Measurement Vectors#
The observation provides what we call the “Core Radiance Format”, or colloquially, L1 data. Often it is desired to not directly use L1 data in the retrieval process, but rather some transformation or subset of the L1 data. This could be something like a microwindow, high-altitude normalized radiances, wavelength normalized radiances, etc. We call the result of this transformation the measurement vector, and sometimes even refer to the process of going from L1 data to the quantities used in the retrieval the measurement vector.
Measurement vectors are passed into the Retrieval object as a dictionary of skretrieval.measvec.MeasurementVector
objects.
Pre-defined Measurement Vectors#
The simplest way to define the measurement vector is to use some of skretrieval’s pre-built measurement vectors.
|
A class that represents a measurement vector that is a weighted combination of log radiances, high altitude normalized |
Measurement Vector Filtering#
A MeasurementVector consists of a function that transforms the L1 data, and a parameter that
is named apply_to_filter that defaults to “*”. The filter can be used to restrict the measurement
vector to apply to one certain measurements. If the L1 data contains multiple RadianceGridded objects
such as {"one": ..., "two": ...} then if we set apply_to_filter="one" the measurement vector
will only apply to the first RadianceGridded object. This can be useful in synergistic applications where
you may want to define multiple measurement vectors for different instruments.

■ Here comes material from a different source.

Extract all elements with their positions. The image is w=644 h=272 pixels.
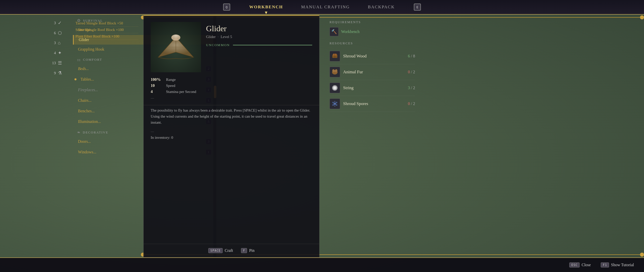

Manually Defining the Measurement Vector#
In some cases you may want to define your own measurement vector, in these cases you can supply your own
user created function that transform the L1 data, however this can be more complicated than it seems.
In addition to transforming the radiances, the transformation must also be applied to the Jacobian matrix, performing standard derivative propagation rules.
The measurement error covariance matrix must also be propagated using Gaussian error propagation rules.
To make this simpler, skretrieval provides convenience methods to handle these transformations for you.
They can be composed to create more complicated measurement vector transformations.
See Measurement Vector API for more details.
Using Context in the Measurement Vector#
In some cases, to define the measurement vector we may need to use information internal to the retrieval itself. For example, we may want to define a measurement vector that only uses measurements with tangent altitudes higher than the tropopause.
In this caes we can define a set of context variables that will eventually be passed to the measurement vector
from skretrieval.retrieval.processing import Retrieval
@Retrieval.register_context()
def context(cls, *args, **kwargs):
tropopause_alt = ... # Calculate from any available ancillary information
return {"tropopause_alt": tropopause_alt}
Then we can define our measurement vector using placeholder information that can access this context. For example,
from skretrieval.retrieval.measvec import Triplet
meas_vec = Triplet(
wavelength=[470],
weights=[1],
altitude_range=["$tropopause_alt - 2000", 40000],
normalization_range=[40000, 45000]
)
defines a triplet measurement vector that takes all measurements from 2 km below the tropopause altitude and above.